EXERCISE OBJECTIVE. Pull out of the data below the stretch of lines bounded by the one containing "Copyright 2013 ©" and the one containing "Mobile-friendly booking form", both bounds included, unchanged.

Saved entries:
####
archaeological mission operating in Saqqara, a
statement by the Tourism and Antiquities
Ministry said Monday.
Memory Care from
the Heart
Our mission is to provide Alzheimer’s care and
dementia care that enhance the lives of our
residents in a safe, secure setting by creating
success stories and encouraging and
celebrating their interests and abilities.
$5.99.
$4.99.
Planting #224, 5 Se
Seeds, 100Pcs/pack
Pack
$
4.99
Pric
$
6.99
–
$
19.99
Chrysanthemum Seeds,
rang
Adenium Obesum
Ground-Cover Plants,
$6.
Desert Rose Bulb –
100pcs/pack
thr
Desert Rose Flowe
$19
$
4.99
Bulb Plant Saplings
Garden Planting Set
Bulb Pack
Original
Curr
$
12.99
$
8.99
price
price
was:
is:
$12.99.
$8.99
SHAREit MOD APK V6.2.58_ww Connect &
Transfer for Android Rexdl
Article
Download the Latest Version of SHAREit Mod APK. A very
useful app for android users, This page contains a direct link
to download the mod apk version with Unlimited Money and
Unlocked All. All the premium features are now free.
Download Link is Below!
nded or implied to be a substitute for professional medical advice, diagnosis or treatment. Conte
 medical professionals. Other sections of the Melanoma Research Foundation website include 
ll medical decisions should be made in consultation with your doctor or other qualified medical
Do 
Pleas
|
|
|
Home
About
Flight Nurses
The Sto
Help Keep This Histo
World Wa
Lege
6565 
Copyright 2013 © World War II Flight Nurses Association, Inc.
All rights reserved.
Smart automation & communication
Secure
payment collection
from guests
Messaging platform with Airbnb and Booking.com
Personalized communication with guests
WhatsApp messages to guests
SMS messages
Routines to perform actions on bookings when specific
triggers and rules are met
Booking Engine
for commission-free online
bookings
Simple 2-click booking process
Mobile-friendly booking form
####
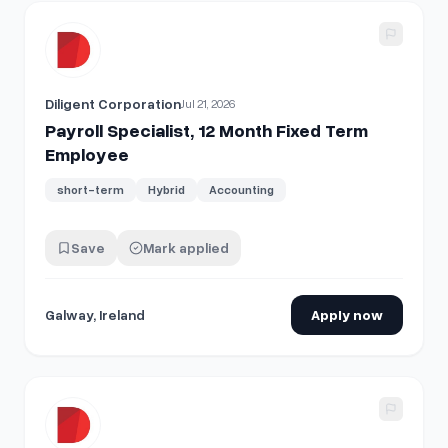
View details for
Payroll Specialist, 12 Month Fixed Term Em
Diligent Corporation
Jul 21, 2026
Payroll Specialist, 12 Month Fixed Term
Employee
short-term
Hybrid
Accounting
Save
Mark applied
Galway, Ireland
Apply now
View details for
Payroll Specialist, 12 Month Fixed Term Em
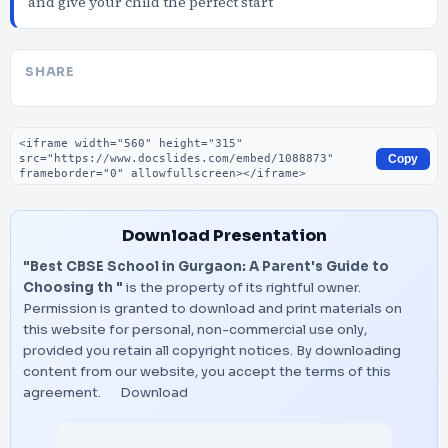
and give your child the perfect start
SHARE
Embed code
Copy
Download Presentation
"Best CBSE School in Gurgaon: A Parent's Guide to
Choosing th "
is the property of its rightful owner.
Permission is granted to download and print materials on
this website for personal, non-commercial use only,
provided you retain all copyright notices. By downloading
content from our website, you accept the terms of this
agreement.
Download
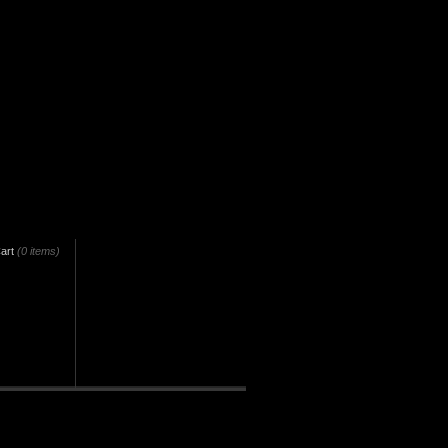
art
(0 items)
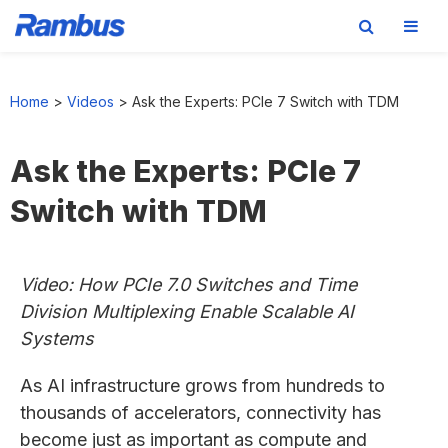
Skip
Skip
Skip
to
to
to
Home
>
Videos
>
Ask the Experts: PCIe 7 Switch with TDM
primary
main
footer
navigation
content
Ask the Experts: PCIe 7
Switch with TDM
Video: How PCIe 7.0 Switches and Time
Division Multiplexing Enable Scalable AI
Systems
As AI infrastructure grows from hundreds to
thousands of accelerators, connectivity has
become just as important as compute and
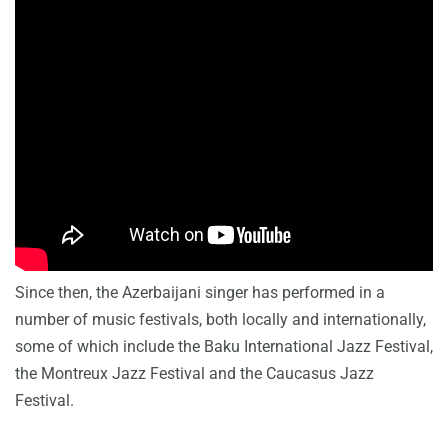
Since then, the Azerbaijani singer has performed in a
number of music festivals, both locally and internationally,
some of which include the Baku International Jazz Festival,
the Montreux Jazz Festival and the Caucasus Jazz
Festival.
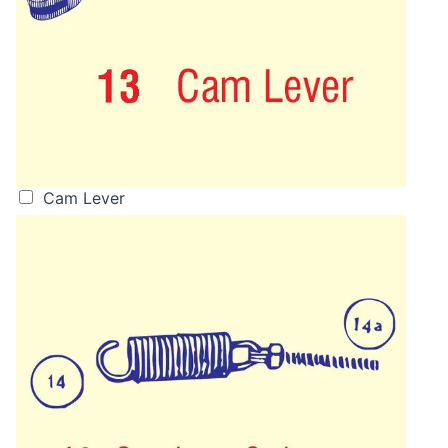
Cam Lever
####
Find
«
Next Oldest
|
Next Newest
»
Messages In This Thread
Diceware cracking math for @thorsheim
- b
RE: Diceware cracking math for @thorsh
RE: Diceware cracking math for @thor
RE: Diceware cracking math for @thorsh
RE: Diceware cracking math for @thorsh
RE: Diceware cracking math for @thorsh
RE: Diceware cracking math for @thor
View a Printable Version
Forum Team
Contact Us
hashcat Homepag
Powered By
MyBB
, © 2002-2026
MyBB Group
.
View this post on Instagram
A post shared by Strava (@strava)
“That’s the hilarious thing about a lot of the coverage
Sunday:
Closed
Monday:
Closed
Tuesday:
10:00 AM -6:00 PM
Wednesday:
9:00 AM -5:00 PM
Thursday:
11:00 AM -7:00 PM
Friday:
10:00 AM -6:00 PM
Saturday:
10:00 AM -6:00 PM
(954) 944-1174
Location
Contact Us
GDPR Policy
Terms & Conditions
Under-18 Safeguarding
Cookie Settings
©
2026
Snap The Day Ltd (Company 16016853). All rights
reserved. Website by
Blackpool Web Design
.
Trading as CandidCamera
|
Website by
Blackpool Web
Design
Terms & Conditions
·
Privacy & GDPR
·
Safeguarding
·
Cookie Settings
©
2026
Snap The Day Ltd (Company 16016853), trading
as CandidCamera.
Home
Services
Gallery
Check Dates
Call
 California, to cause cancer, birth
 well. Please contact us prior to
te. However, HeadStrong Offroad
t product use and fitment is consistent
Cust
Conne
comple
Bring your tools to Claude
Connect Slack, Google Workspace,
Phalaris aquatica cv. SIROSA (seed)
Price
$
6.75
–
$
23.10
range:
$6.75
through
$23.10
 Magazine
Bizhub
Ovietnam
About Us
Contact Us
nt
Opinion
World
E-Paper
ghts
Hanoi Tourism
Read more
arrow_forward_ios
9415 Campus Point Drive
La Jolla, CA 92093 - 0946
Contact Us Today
####
SOLUTION TO THE PROBLEM.
Copyright 2013 © World War II Flight Nurses Association, Inc.
All rights reserved.
Smart automation & communication
Secure
payment collection
from guests
Messaging platform with Airbnb and Booking.com
Personalized communication with guests
WhatsApp messages to guests
SMS messages
Routines to perform actions on bookings when specific
triggers and rules are met
Booking Engine
for commission-free online
bookings
Simple 2-click booking process
Mobile-friendly booking form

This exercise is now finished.